Editorial: Great cleanup plan for Great Lakes
Published July 13, 2005

Our position is: The Great Lakes are a natural resource worthy of a joint restoration and protection investment.

A $20 billion proposal to clean up the Great Lakes shows the magnitude of saving these invaluable waterways. A task force led by the U.S. Environmental Protection Agency calls for the coordinated effort to protect and restore the lakes.

Removing toxic hot spots, controlling invasive species, eliminating sewage from antiquated sewer systems flowing into the lakes and restoration of wetlands and buffer areas around their shores will make other massive environmental efforts such as restoration of the Florida Everglades or the Chesapeake Bay pale by comparison in cost and scope.

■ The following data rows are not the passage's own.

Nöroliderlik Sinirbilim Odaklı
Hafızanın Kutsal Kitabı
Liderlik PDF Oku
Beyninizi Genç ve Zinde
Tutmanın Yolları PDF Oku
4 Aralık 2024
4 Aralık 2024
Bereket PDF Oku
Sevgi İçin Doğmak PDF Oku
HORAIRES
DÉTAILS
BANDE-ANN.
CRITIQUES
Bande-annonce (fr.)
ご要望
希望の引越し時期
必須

During hearings leading up to a final report in December, however, Indiana officials and citizens should strongly support the effort, even though state and local governments will have to foot nearly half of the costs.

This may be the state's best hope of securing more federal help for fixing antiquated sewer systems that discharge raw sewage into Lake Michigan, as well as obtaining federal cleanup funds for continued removal of toxic sediments in the Grand Calumet River and the Indiana Harbor and Ship Canal -- an effort that could cost nearly $400 million. From a broader perspective, it is an undertaking that may be necessary to salvage one of the nation's -- and Indiana's -- greatest natural resources.

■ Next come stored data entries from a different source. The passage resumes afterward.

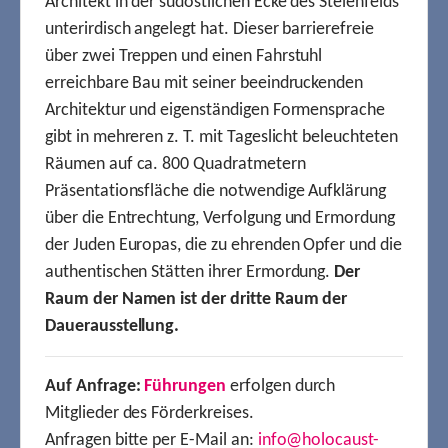
Architekt in der südöstlichen Ecke des Stelenfelds
unterirdisch angelegt hat. Dieser barrierefreie
über zwei Treppen und einen Fahrstuhl
erreichbare Bau mit seiner beeindruckenden
Architektur und eigenständigen Formensprache
gibt in mehreren z. T. mit Tageslicht beleuchteten
Räumen auf ca. 800 Quadratmetern
Präsentationsfläche die notwendige Aufklärung
über die Entrechtung, Verfolgung und Ermordung
der Juden Europas, die zu ehrenden Opfer und die
authentischen Stätten ihrer Ermordung.
Der
Raum der Namen ist der dritte Raum der
Dauerausstellung.
Auf Anfrage:
Führungen
erfolgen durch
Mitglieder des Förderkreises.
Anfragen bitte per E-Mail an:
info@holocaust-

President Bush called for study because of concern that there has been little coordination between federal and state programs to clean up the lakes. This Great Lakes Regional Collaboration draft report warns that although much pollution in the lakes has been halted and some cleanup efforts have been undertaken, far more needs to be done to prevent further degradation of the lakes.

"We have thrived on the richness the lakes have brought us," the task force said, "but have not protected them adequately to ensure that future generations will be able to enjoy them as we have."

Also, invasive species such as zebra mussels continue arriving in the Great Lakes at the rate of one species every eight months, threatening all life in the lakes. None of 31 toxic hot spots identified more than 15 years ago has been cleaned up, although efforts are under way in many areas, including Indiana's Grand Calumet River.

Funding the recommendations in this report is essential to protecting the lakes. As Dave Dempsey, Great Lakes policy adviser for the environmental group Clean Water Action, told reporters, "You could paper the walls of a large mansion with the Great Lakes strategies that have been introduced over the years and not fulfilled."

It's time to end the talk and clean up this precious resource.